■ DATA FOR THE TASK
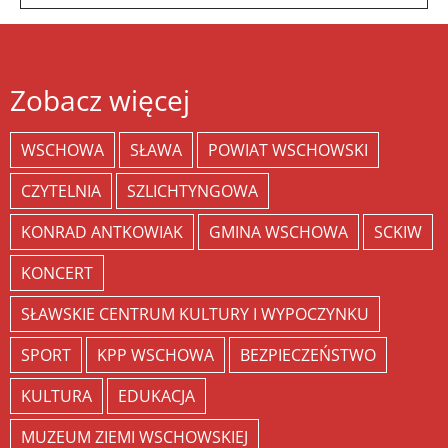
Zobacz więcej
WSCHOWA
SŁAWA
POWIAT WSCHOWSKI
CZYTELNIA
SZLICHTYNGOWA
KONRAD ANTKOWIAK
GMINA WSCHOWA
SCKIW
KONCERT
SŁAWSKIE CENTRUM KULTURY I WYPOCZYNKU
SPORT
KPP WSCHOWA
BEZPIECZEŃSTWO
KULTURA
EDUKACJA
MUZEUM ZIEMI WSCHOWSKIEJ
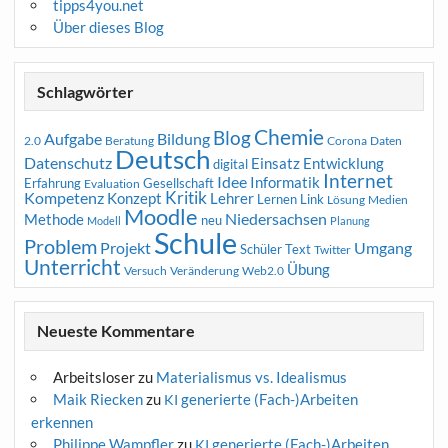
tipps4you.net
Über dieses Blog
Schlagwörter
Chemie
Blog
Aufgabe
Bildung
2.0
Beratung
Corona
Daten
Deutsch
Datenschutz
Entwicklung
Einsatz
digital
Internet
Idee
Informatik
Erfahrung
Gesellschaft
Evaluation
Kritik
Kompetenz
Konzept
Lehrer
Lernen
Link
Medien
Lösung
Moodle
Niedersachsen
Methode
neu
Modell
Planung
Schule
Problem
Projekt
Umgang
Schüler
Text
Twitter
Unterricht
Übung
Versuch
Web2.0
Veränderung
Neueste Kommentare
Arbeitsloser
zu
Materialismus vs. Idealismus
Maik Riecken
zu
generierte (Fach-)Arbeiten
KI
erkennen
Philippe Wampfler
zu
generierte (Fach-)Arbeiten
KI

■ EXERCISE OBJECTIVE
Set every line of the records down again exactly, and exclude all pictures.

■ TASK RESULT
Zobacz więcej
WSCHOWA
SŁAWA
POWIAT WSCHOWSKI
CZYTELNIA
SZLICHTYNGOWA
KONRAD ANTKOWIAK
GMINA WSCHOWA
SCKIW
KONCERT
SŁAWSKIE CENTRUM KULTURY I WYPOCZYNKU
SPORT
KPP WSCHOWA
BEZPIECZEŃSTWO
KULTURA
EDUKACJA
MUZEUM ZIEMI WSCHOWSKIEJ
tipps4you.net
Über dieses Blog
Schlagwörter
Chemie
Blog
Aufgabe
Bildung
2.0
Beratung
Corona
Daten
Deutsch
Datenschutz
Entwicklung
Einsatz
digital
Internet
Idee
Informatik
Erfahrung
Gesellschaft
Evaluation
Kritik
Kompetenz
Konzept
Lehrer
Lernen
Link
Medien
Lösung
Moodle
Niedersachsen
Methode
neu
Modell
Planung
Schule
Problem
Projekt
Umgang
Schüler
Text
Twitter
Unterricht
Übung
Versuch
Web2.0
Veränderung
Neueste Kommentare
Arbeitsloser
zu
Materialismus vs. Idealismus
Maik Riecken
zu
generierte (Fach-)Arbeiten
KI
erkennen
Philippe Wampfler
zu
generierte (Fach-)Arbeiten
KI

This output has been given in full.